80. Le recours est entendu et jugé en procédure sommaire, conformément aux règles de pratique spéciales adoptées à cet égard en vertu de l'article 46 de la Loi sur la Cour fédérale.
Le requérant, l'intimée et l'intervenant reconnaissent que le paragraphe 77(1) de la LLO, qui confère compétence à cette Cour, n'est d'aucun secours pour le requérant, puisque la plainte a été portée en vertu de l'article 20, qui est inclus dans la partie III de la LLO, intitulée «Administration de la justice». La compétence conférée à la Cour fédérale au paragraphe 77(1) ne peut être invoquée que lorsque la plainte en est une relative aux articles 4 à 7, 10 à 13, les parties IV [articles 21 à 33] et V [articles 34 à 38], et l'article 91 de la LLO.

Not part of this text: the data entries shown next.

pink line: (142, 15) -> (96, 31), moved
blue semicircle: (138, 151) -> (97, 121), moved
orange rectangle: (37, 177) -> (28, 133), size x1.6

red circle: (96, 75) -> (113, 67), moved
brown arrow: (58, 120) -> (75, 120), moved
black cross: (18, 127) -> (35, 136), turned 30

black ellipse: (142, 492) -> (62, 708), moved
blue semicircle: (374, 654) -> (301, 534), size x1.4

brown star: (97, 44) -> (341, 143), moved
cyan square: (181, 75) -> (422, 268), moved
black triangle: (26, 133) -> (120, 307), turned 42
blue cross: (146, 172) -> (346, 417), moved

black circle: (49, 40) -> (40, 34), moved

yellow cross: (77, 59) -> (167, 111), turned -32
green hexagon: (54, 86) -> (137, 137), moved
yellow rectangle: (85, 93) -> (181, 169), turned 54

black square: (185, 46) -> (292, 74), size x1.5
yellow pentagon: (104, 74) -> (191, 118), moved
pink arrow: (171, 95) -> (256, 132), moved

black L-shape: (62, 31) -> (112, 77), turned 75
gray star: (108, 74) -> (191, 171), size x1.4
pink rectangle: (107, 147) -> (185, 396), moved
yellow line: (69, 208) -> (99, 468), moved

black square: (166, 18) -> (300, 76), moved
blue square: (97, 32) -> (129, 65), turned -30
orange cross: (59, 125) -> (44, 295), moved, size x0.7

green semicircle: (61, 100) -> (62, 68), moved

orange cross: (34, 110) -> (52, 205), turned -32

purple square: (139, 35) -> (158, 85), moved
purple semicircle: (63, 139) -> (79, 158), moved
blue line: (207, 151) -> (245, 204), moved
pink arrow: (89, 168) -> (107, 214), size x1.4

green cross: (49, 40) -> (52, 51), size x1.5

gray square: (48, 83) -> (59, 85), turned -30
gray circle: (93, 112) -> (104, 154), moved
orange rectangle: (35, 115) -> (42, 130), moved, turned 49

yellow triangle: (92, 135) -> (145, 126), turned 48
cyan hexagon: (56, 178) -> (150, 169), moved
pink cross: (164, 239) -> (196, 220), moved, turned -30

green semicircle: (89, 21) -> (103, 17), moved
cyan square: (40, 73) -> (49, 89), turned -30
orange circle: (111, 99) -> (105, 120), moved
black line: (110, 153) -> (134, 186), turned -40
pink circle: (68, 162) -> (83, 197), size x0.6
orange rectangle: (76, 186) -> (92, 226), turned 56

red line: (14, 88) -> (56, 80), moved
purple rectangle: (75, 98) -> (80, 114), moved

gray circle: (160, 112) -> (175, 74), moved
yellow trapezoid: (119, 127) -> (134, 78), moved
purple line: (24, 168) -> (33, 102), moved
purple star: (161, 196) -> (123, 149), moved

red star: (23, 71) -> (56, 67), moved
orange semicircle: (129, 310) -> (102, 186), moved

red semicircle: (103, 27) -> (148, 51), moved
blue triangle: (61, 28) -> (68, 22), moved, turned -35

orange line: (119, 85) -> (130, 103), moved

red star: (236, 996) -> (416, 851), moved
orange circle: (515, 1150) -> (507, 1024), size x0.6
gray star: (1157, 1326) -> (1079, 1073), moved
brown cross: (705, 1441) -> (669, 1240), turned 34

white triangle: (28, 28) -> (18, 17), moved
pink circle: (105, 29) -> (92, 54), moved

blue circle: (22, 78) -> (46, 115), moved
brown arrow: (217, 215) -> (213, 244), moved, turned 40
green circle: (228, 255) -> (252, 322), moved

Le requérant a donc choisi de procéder par le recours prévu à l'article 18.1 de la Loi sur la Cour fédérale reproduit ici:
18.1 (1) Une demande de contrôle judiciaire peut être présentée par le procureur général du Canada ou par quiconque est directement touché par l'objet de la demande.
(2) Les demandes de contrôle judiciaire sont à présenter dans les trente jours qui suivent la première communication, par l'office fédéral, de sa décision ou de son ordonnance au bureau du sous‑procureur général du Canada ou à la partie concernée, ou dans le délai supplémentaire qu'un juge de la Section de première instance peut, avant ou après l'expiration de ces trente jours, fixer ou accorder.
(3) Sur présentation d'une demande de contrôle judiciaire, la Section de première instance peut:
a) ordonner à l'office fédéral en cause d'accomplir tout acte qu'il a illégalement omis ou refusé d'accomplir ou dont il a retardé l'exécution de manière déraisonnable;
b) déclarer nul ou illégal, ou annuler, ou infirmer et renvoyer pour jugement conformément aux instructions qu'elle estime appropriées, ou prohiber ou encore restreindre toute décision, ordonnance, procédure ou tout autre acte de l'office fédéral.
(4) Les mesures prévues au paragraphe (3) sont prises par la Section de première instance si elle est convaincue que l'office fédéral, selon le cas:
a) a agi sans compétence, outrepassé celle-ci ou refusé de l'exercer;
b) n'a pas observé un principe de justice naturelle ou d'équité procédurale ou toute autre procédure qu'il était légalement tenu de respecter;
c) a rendu une décision ou une ordonnance entachée d'une erreur de droit, que celle-ci soit manifeste ou non au vu du dossier;
d) a rendu une décision ou une ordonnance fondée sur une conclusion de fait erronée, tirée de façon abusive ou arbitraire ou sans tenir compte des éléments dont il dispose;
e) a agi ou omis d'agir en raison d'une fraude ou de faux témoignages;
f) a agi de toute autre façon contraire à la loi.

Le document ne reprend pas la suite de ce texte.